Sandi Haber Fifield: Between Planting and Picking Published by Charta. Text by Leslie K. Brown, Dominique Browning. Photographer Sandi Haber Fifield explores the quiet moments and unexpected beauty that reveal the simple life of a small farm. Inspired by the rapid ascendency of the local food movement, Fifield has spent the last two growing seasons documenting small farms. From Green Gulch in Muir Beach on the West Coast to Beetlebung in Chilmark, MA; from the orchards along the Mississippi River in Brussels, MO, to the grapes grown on Guy Beardsley's eco-garden in Shelton, CT, she has chronicled many places that, although far-flung, share a tangible spirit that is communicated in the most ordinary of details. She is drawn to the authenticity of small farm life that congregates along the margins in a myriad of cast-off moments: sunlight on muslin seed bags, wooden crates, plastic mesh, buckets, pots, hoses, a lunar planting calendar, quirky signage. The banal details, unsuspecting and unnoticed, constitute a compelling portrait of the farmer who is absent from these photographs, and of the life lived in these places. A rural still life, these pictures illuminate the solitary, homely and authentic quality of life on a small farm. This book includes photographs made on farms, but is not about farming per se; the images are about the quiet moments that reveal the unexpected beauty of small farms through the banal details.
"Farming has always been, and will always be cruelly hard work-even while it is a primal, joyful endeavor. It is this yin and yang of pleasure and pain, work and rest, beauty and utility, tidy and messy, bounty and loss, that Sandi Haber Fifield so artfully captures in the photographs presented in Between Planting and Picking."
Dominique Browning, Writer
"Parting the curtain, [Sandi] Haber Fifield allows viewers to witness what customers normally do not experience at the farm stand or grocers. Along the way, we encounter intimate moments of specificity, stillness, and splendor. …[T]his work explores by lingering, not moving on, and builds a complex vocabulary of visual association. It is photography as a form of planting. Every snap of the shutter deposits a new vision into the world, each with the infinite potential to grow in the minds of others."

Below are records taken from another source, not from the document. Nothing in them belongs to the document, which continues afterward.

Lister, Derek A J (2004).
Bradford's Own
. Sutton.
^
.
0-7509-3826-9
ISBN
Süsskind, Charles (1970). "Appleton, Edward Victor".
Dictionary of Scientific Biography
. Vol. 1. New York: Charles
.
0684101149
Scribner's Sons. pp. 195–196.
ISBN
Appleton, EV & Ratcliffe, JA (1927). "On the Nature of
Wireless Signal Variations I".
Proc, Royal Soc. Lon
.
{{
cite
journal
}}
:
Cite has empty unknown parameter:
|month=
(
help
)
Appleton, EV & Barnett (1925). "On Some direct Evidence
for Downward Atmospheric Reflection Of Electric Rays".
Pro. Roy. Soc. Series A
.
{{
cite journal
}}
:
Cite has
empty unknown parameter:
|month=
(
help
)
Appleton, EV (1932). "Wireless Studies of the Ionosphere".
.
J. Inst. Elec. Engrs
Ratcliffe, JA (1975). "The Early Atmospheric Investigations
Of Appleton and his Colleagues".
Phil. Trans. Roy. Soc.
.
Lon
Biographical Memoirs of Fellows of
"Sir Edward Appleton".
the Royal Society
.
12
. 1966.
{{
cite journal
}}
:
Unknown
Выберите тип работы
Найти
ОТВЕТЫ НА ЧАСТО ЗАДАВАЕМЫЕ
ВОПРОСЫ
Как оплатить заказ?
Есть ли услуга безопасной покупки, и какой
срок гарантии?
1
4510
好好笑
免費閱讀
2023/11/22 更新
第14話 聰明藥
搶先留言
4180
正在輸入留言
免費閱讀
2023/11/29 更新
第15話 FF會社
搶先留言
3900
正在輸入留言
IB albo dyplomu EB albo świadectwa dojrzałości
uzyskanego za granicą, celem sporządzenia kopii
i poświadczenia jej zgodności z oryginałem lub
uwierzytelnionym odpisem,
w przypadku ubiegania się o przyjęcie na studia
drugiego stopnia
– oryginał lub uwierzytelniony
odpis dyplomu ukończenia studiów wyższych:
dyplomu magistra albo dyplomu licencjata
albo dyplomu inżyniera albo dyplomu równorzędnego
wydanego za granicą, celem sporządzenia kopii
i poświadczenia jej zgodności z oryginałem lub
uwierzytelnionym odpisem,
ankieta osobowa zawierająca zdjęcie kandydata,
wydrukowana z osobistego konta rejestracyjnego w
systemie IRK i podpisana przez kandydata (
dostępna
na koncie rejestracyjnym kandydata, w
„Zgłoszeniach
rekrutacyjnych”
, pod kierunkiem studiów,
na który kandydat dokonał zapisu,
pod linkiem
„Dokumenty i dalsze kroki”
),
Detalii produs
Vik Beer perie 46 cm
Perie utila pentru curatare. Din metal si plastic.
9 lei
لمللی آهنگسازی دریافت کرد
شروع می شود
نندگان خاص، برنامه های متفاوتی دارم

Leslie K. Brown, Independent Curator and Educator
"There is a story behind our food. Sandi Haber Fifield's photographs show us that story at its best. We sometimes forget that pleasure and responsibility are linked, and that in work, there can be beauty and joy. Here are pictures of small farms, where food is grown with integrity, and of simple places that are beautiful because of the work that is done there."